[Data for analysis — start]
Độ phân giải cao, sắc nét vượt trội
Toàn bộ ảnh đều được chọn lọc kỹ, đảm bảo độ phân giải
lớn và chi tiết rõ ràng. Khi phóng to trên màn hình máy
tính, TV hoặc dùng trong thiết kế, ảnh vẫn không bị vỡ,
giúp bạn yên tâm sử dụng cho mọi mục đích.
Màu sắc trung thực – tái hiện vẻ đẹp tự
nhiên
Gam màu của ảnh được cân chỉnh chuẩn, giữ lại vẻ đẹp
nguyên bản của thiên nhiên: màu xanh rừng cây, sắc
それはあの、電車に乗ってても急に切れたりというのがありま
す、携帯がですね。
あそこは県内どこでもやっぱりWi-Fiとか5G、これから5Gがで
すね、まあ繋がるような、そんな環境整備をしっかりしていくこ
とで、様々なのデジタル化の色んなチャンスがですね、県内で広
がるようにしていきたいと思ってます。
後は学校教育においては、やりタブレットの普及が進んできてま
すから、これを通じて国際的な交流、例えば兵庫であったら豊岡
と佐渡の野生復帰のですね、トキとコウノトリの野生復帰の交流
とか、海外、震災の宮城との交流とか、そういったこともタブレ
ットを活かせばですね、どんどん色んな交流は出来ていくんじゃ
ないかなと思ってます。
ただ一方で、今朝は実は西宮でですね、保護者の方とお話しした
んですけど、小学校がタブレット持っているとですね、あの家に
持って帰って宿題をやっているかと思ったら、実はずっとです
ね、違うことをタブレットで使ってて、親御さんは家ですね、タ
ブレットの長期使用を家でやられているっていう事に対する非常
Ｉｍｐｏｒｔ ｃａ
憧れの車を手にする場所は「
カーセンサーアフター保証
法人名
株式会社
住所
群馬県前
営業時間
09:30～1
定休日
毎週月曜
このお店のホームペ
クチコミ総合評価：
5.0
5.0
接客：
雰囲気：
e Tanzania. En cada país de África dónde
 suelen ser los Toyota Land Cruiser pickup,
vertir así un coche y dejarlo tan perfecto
[Data for analysis — finish]
### Exercise description
Find how many lines in the material hold the word "phân" and state that number alone.

### Exercise response
2